Tuesday, October 01, 2013
change as the aggregation of small moments
I’ve been thinking a lot recently about small moments. What are the quiet places, the moments in conversation, the habits, by which I might be part of enacting change and being part of transformation? I work for an organisation in decline, one that has been in decline for decades (over a hundred years, back to the start of the twentieth century according to one researcher). In decline, certain surface habits can emerge, certain ways of being, certain self-perceptions and accepting norms and acceptance of the status quo.
The organisation I work for is itself part of a larger story, a faith that is in the West eroding away. This produces pressures and realities. Again, it suggest a set of habits, held to be determinative.
It is tempting in such times to look for the bold gesture and the silver bullet, the only sweeping solution that will herald a new era. I see this embodied in the call for certain types of leaders, or the endless supply of conferences. I see this is the rush toward action. I see this in myself.
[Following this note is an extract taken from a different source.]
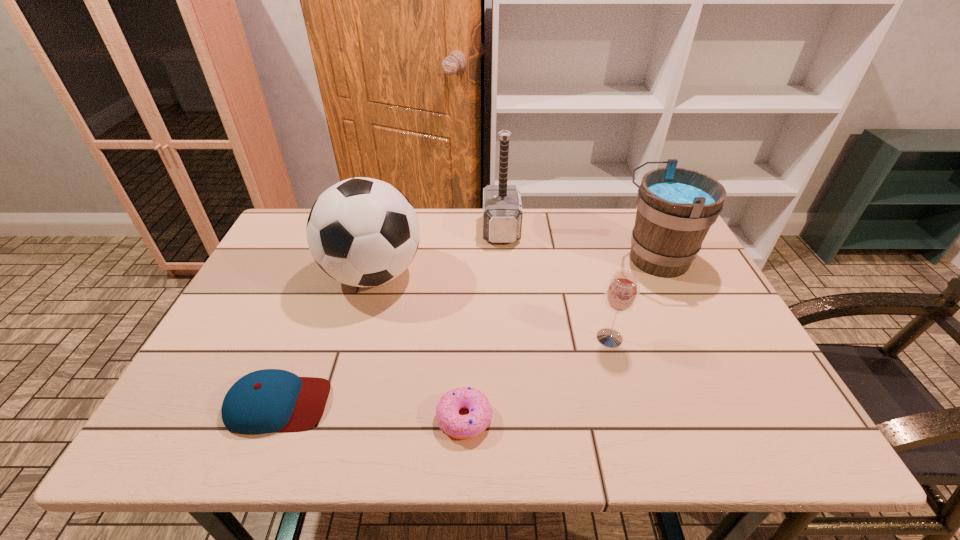 In order to click on free space that satisfies the following two spatial constraints: 1. with a handle on the side of the rightmost object; 2. on the front side of the second object from right to left in this screenshot , I will do `click(692, 338)`.

This screenshot has width=960, height=540. I want to click on free point that satisfies the following two spatial constraints: 1. for striking with the head of the wineglass; 2. on the right side of the hammer, so click(x=508, y=338).

The height and width of the screenshot is (540, 960). I want to click on vacant space that satisfies the following two spatial constraints: 1. on the front side of the fourth tallest object; 2. with the bill of the baseball cap facing forward, so click(x=629, y=403).

Locate an element on the screen. Image resolution: width=960 pixels, height=540 pixels. free spot that satisfies the following two spatial constraints: 1. on the front side of the soccer ball; 2. on the left side of the wineglass is located at coordinates (355, 338).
I see it in others.
So a quiet encouragement today from an unlikely source, Douglas Coupland’s Life After God.
“And if we were to collect these small moments in a notebook and save them over a period of months we would see certain trends emerge from our collection—certain voices would emerge that have been trying to speak through us. We would realize that we have been having another life altogether; one we didn’t even know was going on inside us. And maybe this other life is more important than the one we think of as being real—this clunky day-to-day world of furniture and noise and metal. So just maybe it is these small silent moments which are the true story-making events of our lives.” Life After God
Key words that I ponder – collect, small, inside, silent, story-making. It has echoes of the work of Parker Palmer, Let Your Life Speak: Listening for the Voice of Vocation, his call to let the true story inside each of us be heard. A story repressed by ourselves, by our families of origin, by our society. Yet inside us, it calls, offering us, if we will listen, our true vocation.
A call to reject the grand gesture and instead look for small moments, the repeated habits, the attitudes. To see in these the enormous potential for change, by the simple act of listening, journalling even, and over time, letting the trends surface, and in them weaving a story. Not a surface story of first appearances, but a true, deep story.
That is my task today – to continue to listen, to collect, to discern – another story.